WHAT THE TASK REQUIRES:
Each line below with the word "segas" needs to be copied.

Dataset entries

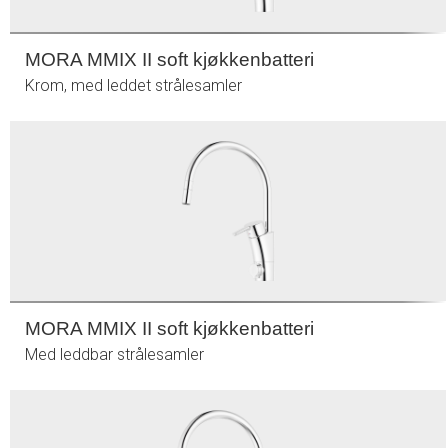
MORA MMIX II soft kjøkkenbatteri
Krom, med leddet strålesamler
MORA MMIX II soft kjøkkenbatteri
Med leddbar strålesamler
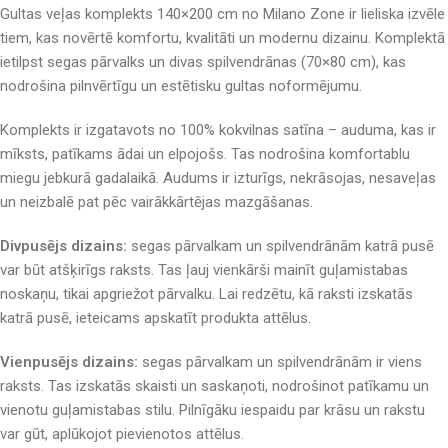
Gultas veļas komplekts 140×200 cm no Milano Zone ir lieliska izvēle
tiem, kas novērtē komfortu, kvalitāti un modernu dizainu. Komplektā
ietilpst segas pārvalks un divas spilvendrānas (70×80 cm), kas
nodrošina pilnvērtīgu un estētisku gultas noformējumu.
Komplekts ir izgatavots no 100% kokvilnas satīna – auduma, kas ir
mīksts, patīkams ādai un elpojošs. Tas nodrošina komfortablu
miegu jebkurā gadalaikā. Audums ir izturīgs, nekrāsojas, nesaveļas
un neizbalē pat pēc vairākkārtējas mazgāšanas.
Divpusējs dizains:
segas pārvalkam un spilvendrānām katrā pusē
var būt atšķirīgs raksts. Tas ļauj vienkārši mainīt guļamistabas
noskaņu, tikai apgriežot pārvalku. Lai redzētu, kā raksti izskatās
katrā pusē, ieteicams apskatīt produkta attēlus.
Vienpusējs dizains:
segas pārvalkam un spilvendrānām ir viens
raksts. Tas izskatās skaisti un saskaņoti, nodrošinot patīkamu un
vienotu guļamistabas stilu. Pilnīgāku iespaidu par krāsu un rakstu
var gūt, aplūkojot pievienotos attēlus.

EXERCISE SOLUTION:
ietilpst segas pārvalks un divas spilvendrānas (70×80 cm), kas
segas pārvalkam un spilvendrānām katrā pusē
segas pārvalkam un spilvendrānām ir viens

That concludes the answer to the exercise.